Following the panel discussion, the Maryland Carey Law community enjoyed an investiture lecture from Professor Peter Danchin, who is the journal’s faculty adviser and director of the International and Comparative Law academic program.
In her opening remarks, Dean Renée Laurent expressed appreciation for Danchin’s many contributions to the law school, particularly in building opportunities for students to study international law through innovative classes and study abroad experiences.
“Thank you,” said the dean, addressing Danchin directly, “for taking our students out into the world and for bringing the world to us right here at Maryland Carey Law.”
Also offering remarks in advance of the lecture was Professor Richard Boldt, who praised Danchin’s deep intellectual rigor and ability to “see details in the world that are invisible to others.”
In his lecture, Danchin’s keen insights revealed both of these attributes. Setting the stage for the next day’s symposium, he structured the talk around four puzzles involving value pluralism—or the non-hierarchical notion that different values can exist in the same space as equally genuine, equally ultimate, and above all, equally objective —and its relationship in international law to long-standing questions of sovereignty, the right to religious freedom, the Enlightenment, and the liberal tradition.
After the lecture, the Maryland Journal of International Law hosted an intimate dinner to celebrate the milestone anniversary. The event featured a presentation by Waheed on the journal’s history, as well as a tribute from Professor Mark Graber to Professor Emeritus of Constitutional Law Peter Quint, a mainstay in international and comparative law at the law school for more than 40 years.
The journal’s daylong symposium titled “A Half Century of International Law: Critical Reflections, Reimagined Horizons” took place the next day. An impressive array of scholars from around the world engaged in rich conversations with Maryland Carey Law faculty on international legal theories, critical histories of human rights, the new “cold peace” in our time, comparative constitutionalism, and transnational law.
Maryland Carey Law faculty participants were Professor Rabiat Akande, Professor Peter Danchin, Professor Mark Graber, Professor Paula Monopoli, Professor William Moon, Professor Matiangai Sirleaf, and Professor Marley Weiss.
The Gerber Memorial Keynote Lecture was presented by Professor Obiora Chinedu Okafor, the Edward B. Burling Chair in International Law at the Johns Hopkins University School of Advanced International Studies. The talk was titled, “Between Contextual Peril and Contingent Promise: International Law and the New ‘Cold Peace’ in our Time.”
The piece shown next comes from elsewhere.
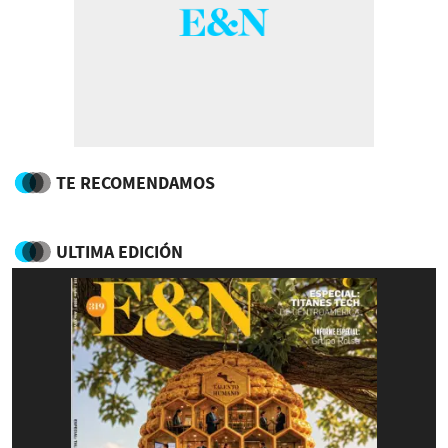
TE RECOMENDAMOS
ULTIMA EDICIÓN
“It has been an incredibly rich and stimulating two days,” said Danchin, “suitably reflecting the depth, vitality and cutting-edge work over many years of our alumni, students, and faculty working in different aspects of international, comparative, and transnational law. I am excited about the future of our teaching and scholarship in these fields and our International and Comparative Law Program more broadly.”